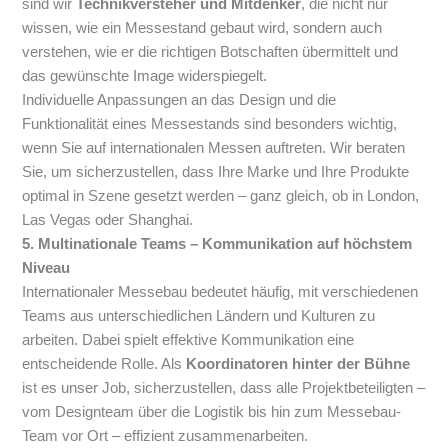
sind wir
Technikversteher und Mitdenker
, die nicht nur
wissen, wie ein Messestand gebaut wird, sondern auch
verstehen, wie er die richtigen Botschaften übermittelt und
das gewünschte Image widerspiegelt.
Individuelle Anpassungen an das Design und die
Funktionalität eines Messestands sind besonders wichtig,
wenn Sie auf internationalen Messen auftreten. Wir beraten
Sie, um sicherzustellen, dass Ihre Marke und Ihre Produkte
optimal in Szene gesetzt werden – ganz gleich, ob in London,
Las Vegas oder Shanghai.
5. Multinationale Teams – Kommunikation auf höchstem
Niveau
Internationaler Messebau bedeutet häufig, mit verschiedenen
Teams aus unterschiedlichen Ländern und Kulturen zu
arbeiten. Dabei spielt effektive Kommunikation eine
entscheidende Rolle. Als
Koordinatoren hinter der Bühne
ist es unser Job, sicherzustellen, dass alle Projektbeteiligten –
vom Designteam über die Logistik bis hin zum Messebau-
Team vor Ort – effizient zusammenarbeiten.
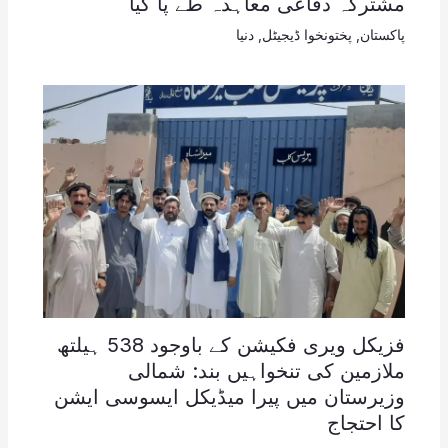
مشترکہ دفاعی معاہدہ طے پا گیا
پاکستان
,
پختونخوا ڈیجیٹل
,
دنیا
فزیکل ویری فکیشن کے باوجود 538 ہیلتھ
ملازمین کی تنخواہیں بند: شمالی
وزیرستان میں پیرا میڈیکل ایسوسی ایشن
کا احتجاج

- _Your goal_
Look above for the line containing "مشترکہ دفاعی معاہدہ طے پا گیا", then please write out that line and each one after it through the end, exactly, with nothing else.

- _Task answer_
مشترکہ دفاعی معاہدہ طے پا گیا
پاکستان
,
پختونخوا ڈیجیٹل
,
دنیا
فزیکل ویری فکیشن کے باوجود 538 ہیلتھ
ملازمین کی تنخواہیں بند: شمالی
وزیرستان میں پیرا میڈیکل ایسوسی ایشن
کا احتجاج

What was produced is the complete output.